= INSTRUCTIONS FOR THE TASK =
Below are the entries; give again exactly the lines from the one mentioning "Join our mailing list (100, 1549)" through the one mentioning "Menu [button] (723, 44)", inclusive.

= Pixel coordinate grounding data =

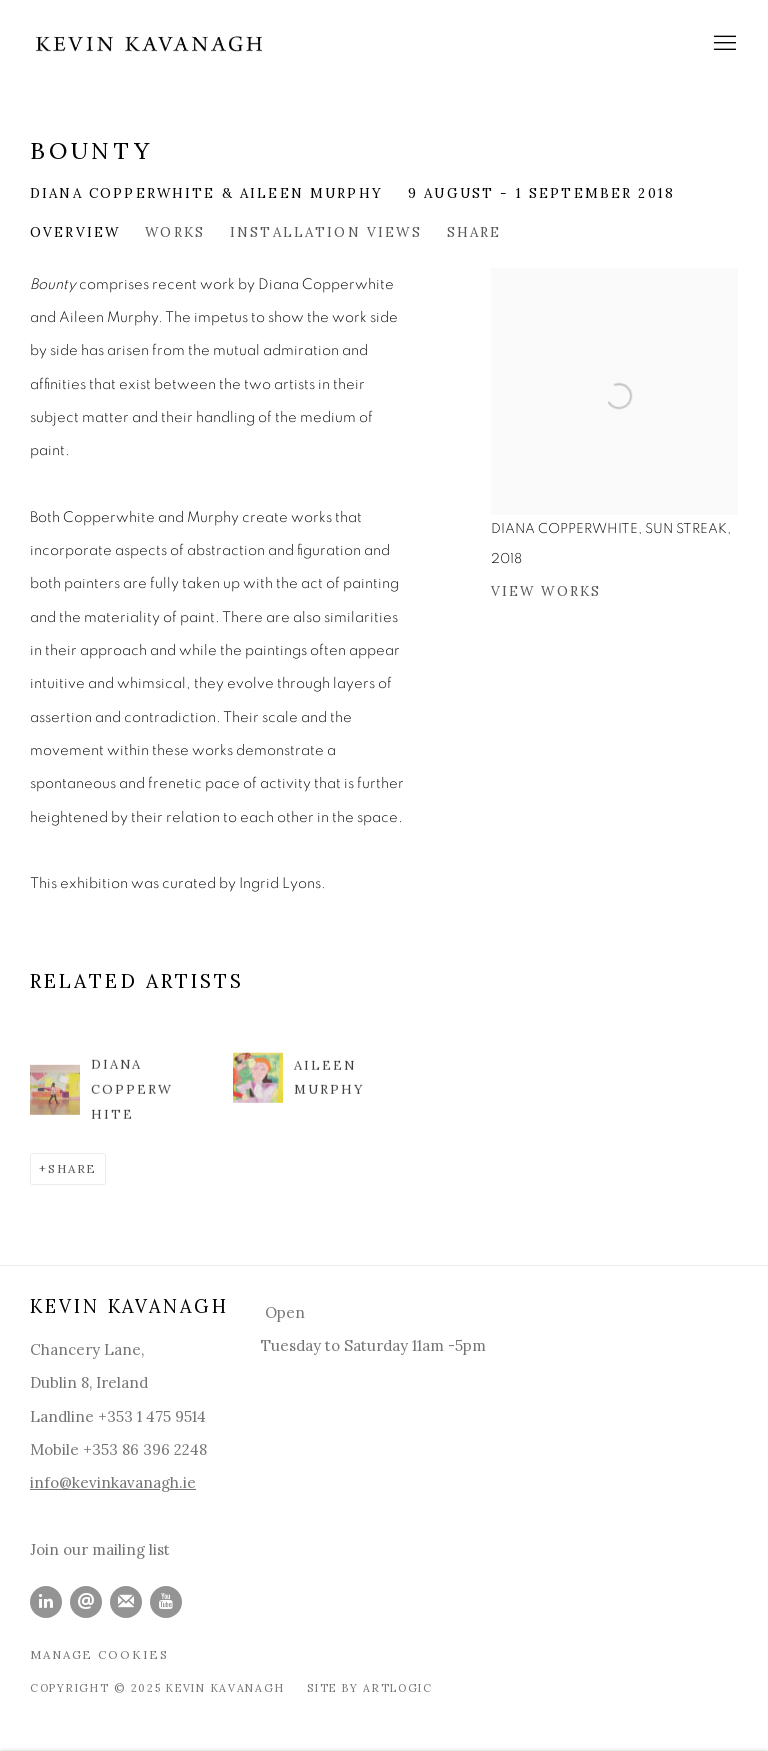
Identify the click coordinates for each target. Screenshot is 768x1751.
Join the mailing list (126, 1602)
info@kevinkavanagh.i (108, 1482)
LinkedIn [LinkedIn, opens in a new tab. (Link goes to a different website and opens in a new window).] (46, 1602)
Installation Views (326, 232)
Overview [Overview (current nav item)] (75, 232)
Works (175, 232)
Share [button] (474, 232)
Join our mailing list (100, 1549)
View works (546, 591)
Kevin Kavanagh (150, 43)
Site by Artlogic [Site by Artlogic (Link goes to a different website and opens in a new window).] (370, 1688)
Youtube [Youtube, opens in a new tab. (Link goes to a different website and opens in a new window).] (166, 1602)
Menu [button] (723, 44)
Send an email (86, 1602)
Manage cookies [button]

= REPLY =
Join our mailing list (100, 1549)
View works (546, 591)
Kevin Kavanagh (150, 43)
Site by Artlogic [Site by Artlogic (Link goes to a different website and opens in a new window).] (370, 1688)
Youtube [Youtube, opens in a new tab. (Link goes to a different website and opens in a new window).] (166, 1602)
Menu [button] (723, 44)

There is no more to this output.